7. 13. A man purchases a car on January 1, 1979 by paying a deposit of $3000 and agreeing to pay$500 every 3 months for the next 5 years. Interest is included at the rate of 10% p.a. payable quarterly. He makes no payments at all until April 1, 1980 at which time under pressure of repossession he agrees to fulfil his obligations by regular quarterly payments for the rest of the 5 year period starting immediately. What should the payments be?
Let’s look at this again from an annuity due perspective.
From January 1, 1979 to April 1, 1980 is approximately 1.25 years.
The price of the car is = a down payment/deposit of 3000 + remaining balance of 20 (=5*4) payments of $500 at the end of each 3 months for 5 years as represented by $500 \cdot \frac{{1 - \left( {1 + \tfrac{{.10}} {4}} \right)^{ - \left( {5*4} \right)} }} {{\left( {\tfrac{{.10}} {4}} \right)}}$ . Since the man did not bother to pay any of the first four$500 quarterly payments until April 1, 1980, the accumulated amount (future value) of his remaining balance on April 1,1980 is $\left[ {500 \cdot \frac{{1 - \left( {1 + \tfrac{{.10}}
{4}} \right)^{ - \left( {5*4} \right)} }}
{{\left( {\tfrac{{.10}}
{4}} \right)}}} \right]\left( {1 + \tfrac{{.10}}
{4}} \right)^{\left( {1.25*4} \right)}$

The original agreement called for 20 end of quarter payments. The man failed to pay the first four end of quarter payments of \$500. (We assumed the quarterly payments are made at the end of each 3 months because there was a down payment already.) He will then have to make up by making 16 (= 20 – 4) payments (the 1st on April 1,1980 and the 16th at the end of 3.75 years after April 1, 1980) to amortize the accumulated remaining balance on April 1, 1980. 3.75 years because “the rest of the 5 year period” is 5 - 1.25 = 3.75 years.

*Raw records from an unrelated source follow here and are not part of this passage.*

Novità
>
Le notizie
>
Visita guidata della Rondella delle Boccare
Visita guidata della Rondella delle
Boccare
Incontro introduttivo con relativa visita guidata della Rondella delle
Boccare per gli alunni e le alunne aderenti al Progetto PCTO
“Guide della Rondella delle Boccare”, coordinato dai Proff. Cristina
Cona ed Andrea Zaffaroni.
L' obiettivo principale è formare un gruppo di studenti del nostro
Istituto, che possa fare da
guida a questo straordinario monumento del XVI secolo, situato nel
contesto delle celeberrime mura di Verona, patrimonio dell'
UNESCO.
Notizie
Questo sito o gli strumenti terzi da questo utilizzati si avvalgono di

If these 16 payments are to be of equal amount and since the first new unknown payment is due immediately on April 1, 1980, these payments form an annuity due of 16 payments whose present value on April 1, 1980 is $\left[ {500 \cdot \frac{{1 - \left( {1 + \tfrac{{.10}}
{4}} \right)^{ - \left( {5*4} \right)} }}
{{\left( {\tfrac{{.10}}
{4}} \right)}}} \right]\left( {1 + \tfrac{{.10}}
{4}} \right)^{\left( {1.25*4} \right)}
$

These 16 payments can then be determined by solving for $R_1
$
in the following equation:
$\begin{gathered}
\left[ {500 \cdot \frac{{1 - \left( {1 + \tfrac{{.10}}
{4}} \right)^{ - \left( {5*4} \right)} }}
{{\left( {\tfrac{{.10}}
{4}} \right)}}} \right]\left( {1 + \tfrac{{.10}}
{4}} \right)^{\left( {1.25*4} \right)} = R_1 + R_1 \cdot \frac{{1 - \left( {1 + \tfrac{{.10}}
{4}} \right)^{ - 15} }}
{{\left( {\tfrac{{.10}}
{4}} \right)}} \hfill \\
\Leftrightarrow \hfill \\
R_1 \approx \ 659.0392485 \hfill \\
\end{gathered}
$

As you can see, although this approach is just as effective as the ordinary annuity perspective approach, it takes a bit of orientation with a number line. Cheers.